Within the entries below, find every line that has the string "questions", then copy it.

---*---

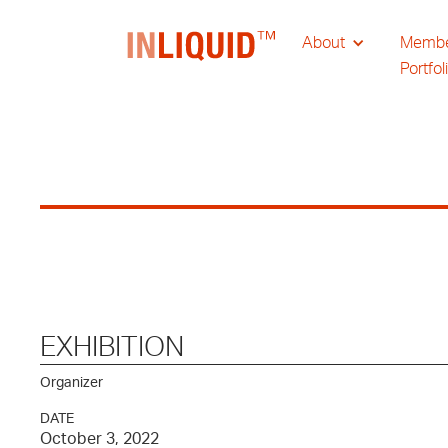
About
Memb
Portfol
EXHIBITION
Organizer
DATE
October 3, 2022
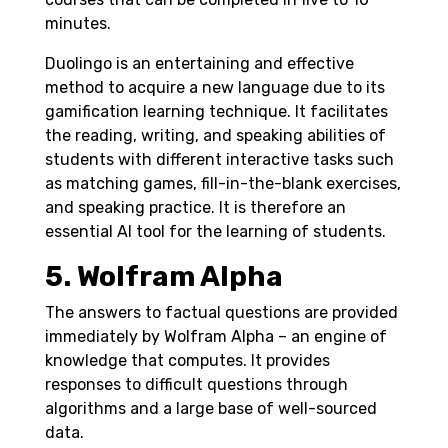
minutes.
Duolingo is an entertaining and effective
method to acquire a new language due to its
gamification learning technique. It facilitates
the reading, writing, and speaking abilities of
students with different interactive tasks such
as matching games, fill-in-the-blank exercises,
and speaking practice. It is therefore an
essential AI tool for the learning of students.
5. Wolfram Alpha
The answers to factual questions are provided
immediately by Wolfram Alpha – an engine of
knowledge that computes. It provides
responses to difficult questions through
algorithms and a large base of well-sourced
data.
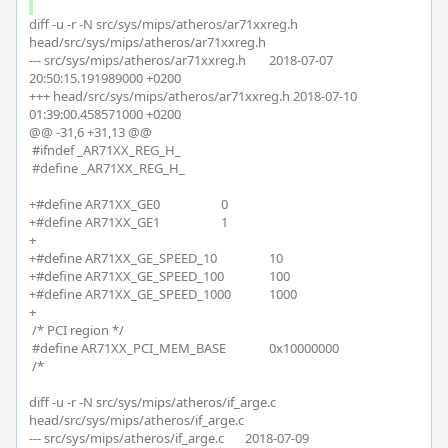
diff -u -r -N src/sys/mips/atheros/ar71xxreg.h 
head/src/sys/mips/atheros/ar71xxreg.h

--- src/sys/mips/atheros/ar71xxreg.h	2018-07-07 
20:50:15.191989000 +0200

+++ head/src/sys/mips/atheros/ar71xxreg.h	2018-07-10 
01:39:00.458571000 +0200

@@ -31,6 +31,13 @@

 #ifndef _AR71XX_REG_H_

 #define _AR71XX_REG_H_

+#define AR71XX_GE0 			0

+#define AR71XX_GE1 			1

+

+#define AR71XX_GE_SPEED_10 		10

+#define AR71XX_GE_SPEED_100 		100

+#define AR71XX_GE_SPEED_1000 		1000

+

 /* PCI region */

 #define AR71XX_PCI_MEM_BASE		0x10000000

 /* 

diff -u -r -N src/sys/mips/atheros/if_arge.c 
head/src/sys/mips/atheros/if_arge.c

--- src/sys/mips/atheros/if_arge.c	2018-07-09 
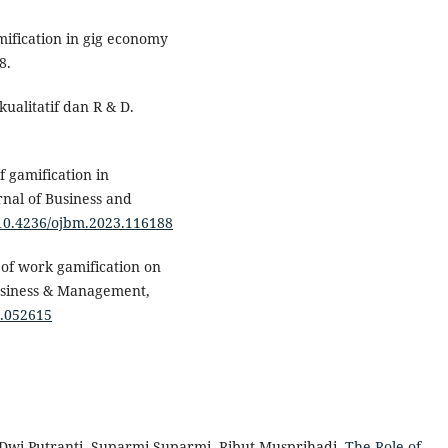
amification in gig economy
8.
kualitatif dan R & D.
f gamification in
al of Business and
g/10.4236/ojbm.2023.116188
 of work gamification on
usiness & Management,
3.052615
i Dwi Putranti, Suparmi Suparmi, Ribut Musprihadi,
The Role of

---*---

## [WRITTEN ANSWER]
The answers to factual questions are provided
responses to difficult questions through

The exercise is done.